The free event offered an opportunity to reflect on Evergreen Goodwill’s history of providing free education and job training to the community funded through their well-known thrift stores.
In addition to these keynote speakers, live musical entertainment was provided by local singer-songwriter Anthony Brock, free kettle corn and water was provided, and nearly 200 attendees had the opportunity to visit several partner booths including one dedicated to Goodwill’s Job Training and Education Outreach where they could spin a wheel for swag.
Students of Goodwill’s youth program were also given the spotlight. Many of these students are students of color and the first in their family to graduate. In addition to this Goodwill is especially proud of its numbers with 95-98% of its students graduating on time to pursue higher education or securing a job.
“I really have to give credit to our team,” said Eileen Aparis, Senior Vice President of Mission. “They really wrap around our students so well and, almost every day, make sure they stay on the right track.”
Aparis has been Senior Vice President of Mission for the last three years. She comes from a background in human services working in both public and private sectors as well as non-profits working in workforce development and housing security.
“Employment is really the key to making sure that a person can change the lives of one selves, their families, and ultimately the community,” Aparis told the Lynnwood Times. “This was really a great fit to look at ways to create sustainability, dignity, and ensuring we can impact the lives of so many community members not just in one county but across five counties.
There have been a lot of pivots and shifts in the organization since Aparis, who joined the team just two months before COVID hit, began her career at Goodwill Mission. After the pandemic she, and her team, had to completely transform its mission delivery services, she said, by offering remote services for its students and employees much like many organizations had to do at the time.
One of the positives to come out of this, however, is the introduction of its Digital Equity Bus (DEB) – Goodwill’s first ever mobile classroom in Washington State. This mobile classroom is fully loaded with laptops, a digital smart board, and connectivity, to hold a 12-13 student classroom as well as an instructor. During nice weather, the bus opens to serve up to 25 students. This does not include the additional students it can serve through remote access.
“It’s a classroom on wheels, we go up to rural areas and sovereign nations and pop up in farm fields,” said Aparis.
The bus route is determined through a community needs assessment to locate where students are in need the most. The idea stemmed from Aparis’ personal experiences working on Native land, noticing a vast number of reservations were underserved, and historically underserved.
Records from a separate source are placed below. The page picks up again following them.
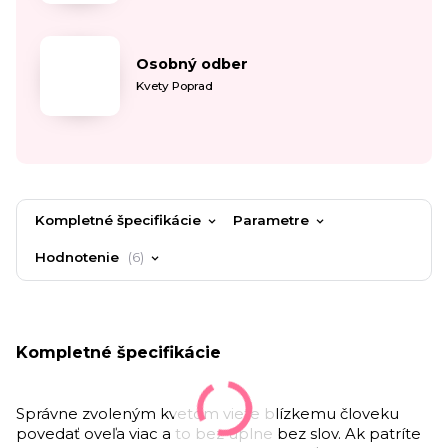
Osobný odber
Kvety Poprad
Kompletné špecifikácie
Parametre
Hodnotenie
6
Kompletné špecifikácie
Správne zvoleným kvetom viete blízkemu človeku
povedať oveľa viac a to bez úplne bez slov. Ak patríte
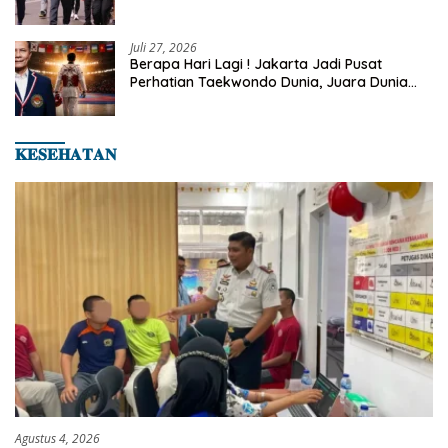
Rutin Sepulang Kerja
Juli 27, 2026
Berapa Hari Lagi ! Jakarta Jadi Pusat
Perhatian Taekwondo Dunia, Juara Dunia
Hingga Kampiun Asia Siap Berlaga di 8th
Asian Taekwondo Indonesia Open 2026
𝐊𝐄𝐒𝐄𝐇𝐀𝐓𝐀𝐍
Agustus 4, 2026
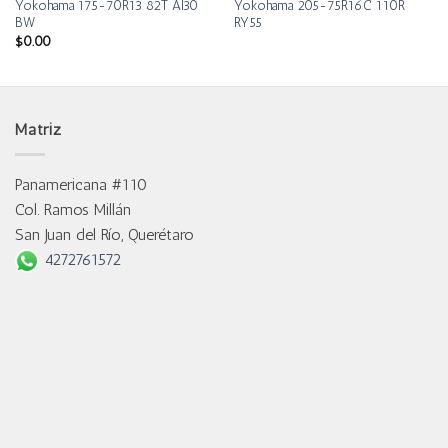
Yokohama 175-70R13 82T Al30
Yokohama 205-75R16C 110R
BW
RY55
$
0.00
Matriz
Panamericana #110
Col. Ramos Millán
San Juan del Río, Querétaro
4272761572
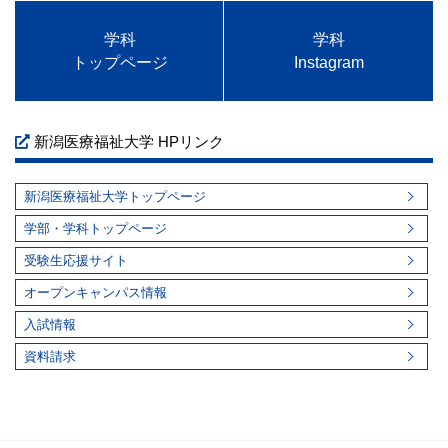
学科
学科
トップページ
Instagram
新潟医療福祉大学 HPリンク
新潟医療福祉大学トップページ
学部・学科トップページ
受験生応援サイト
オープンキャンパス情報
入試情報
資料請求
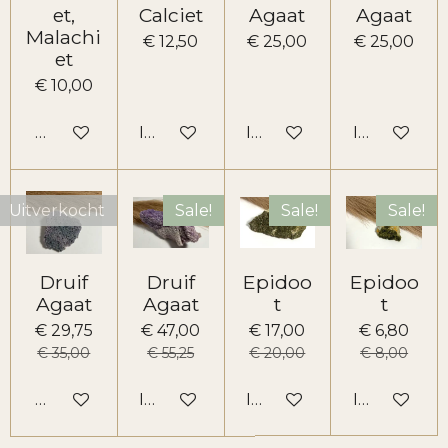
et,
Calciet
Agaat
Agaat
Malachi
€ 12,50
€ 25,00
€ 25,00
et
€ 10,00
Houd mij op de hoogte
In winkelwagen
In winkelwagen
In winkelw
Uitverkocht
Sale!
Sale!
Sale!
Druif
Druif
Epidoo
Epidoo
Agaat
Agaat
t
t
€ 29,75
€ 47,00
€ 17,00
€ 6,80
€ 35,00
€ 55,25
€ 20,00
€ 8,00
Houd mij op de hoogte
In winkelwagen
In winkelwagen
In winkelw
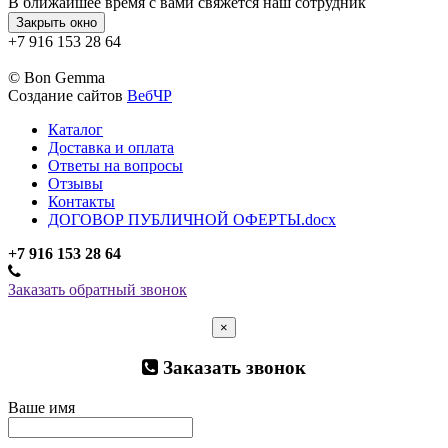
В ближайшее время с вами свяжется наш сотрудник
Закрыть окно
+7 916 153 28 64
© Bon Gemma
Создание сайтов
ВебЧР
Каталог
Доставка и оплата
Ответы на вопросы
Отзывы
Контакты
ДОГОВОР ПУБЛИЧНОЙ ОФЕРТЫ.docx
+7 916 153 28 64
Заказать обратный звонок
×
Заказать звонок
Ваше имя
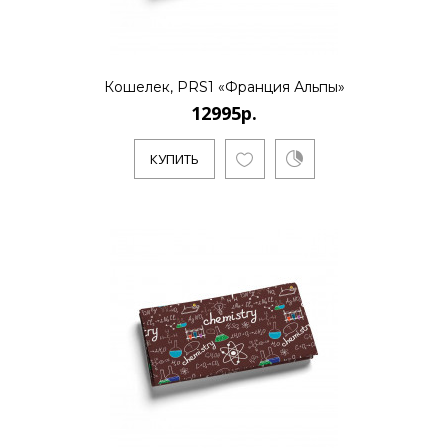
КУПИТЬ
Кошелек, PRS1 «Франция Альпы»
12995р.
12995р.
КУПИТЬ
Художник Пловецкая Татьяна закончила
художественную школу им. Бузовкина,
где получила азы живописи.Л..
КУПИТЬ
12995р.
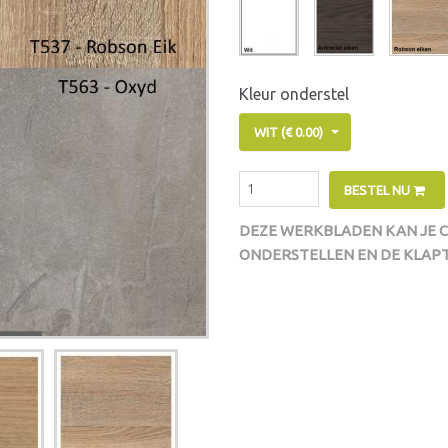
Kleur onderstel
WIT (€ 0.00)
BESTEL NU
DEZE WERKBLADEN KAN JE 
ONDERSTELLEN EN DE KLAP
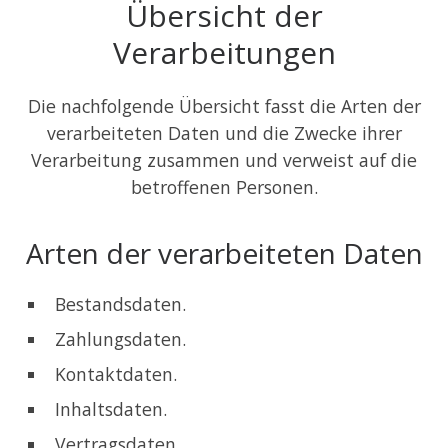
Übersicht der
Verarbeitungen
Die nachfolgende Übersicht fasst die Arten der
verarbeiteten Daten und die Zwecke ihrer
Verarbeitung zusammen und verweist auf die
betroffenen Personen.
Arten der verarbeiteten Daten
Bestandsdaten.
Zahlungsdaten.
Kontaktdaten.
Inhaltsdaten.
Vertragsdaten.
Aparis, who immigrated to the United States as a refugee from the Philippines during the Marcos Regime, said she drew on personal experience when coming up with the idea. Ferdinand Marcos was the Philippines President from 1965 through 1986, branding constitutional authoritarianism under martial law.
“I really didn’t have a lot of those resources, and didn’t know English whatsoever, and didn’t know how to navigate anything around a new community, or a new language,” said Aparis. “It’s understanding the lack of communication services and resources out there. It would have been great if somebody came out to where I was, or the community where I lived. It would have made it easier for so many people such as myself.”
Evergreen Goodwill just launched DEB 2.0, its second bus, a couple weeks ago which is looking to serve rural areas of Snohomish County such as Gold Bar.
Evergreen Goodwill hasn’t opened a new location in over 10 years, but they are proud to announce a new brick and mortar is coming to Sedro-Woolley in the next year in order to better serve rural Skagit County. The location will also feature a community center which will provide more job training and education.
“We are so much more than a thrift store. Really the core of what we do is workforce development, it’s job training and education. It’s why we exist, and we exist for the community,” said Aparis.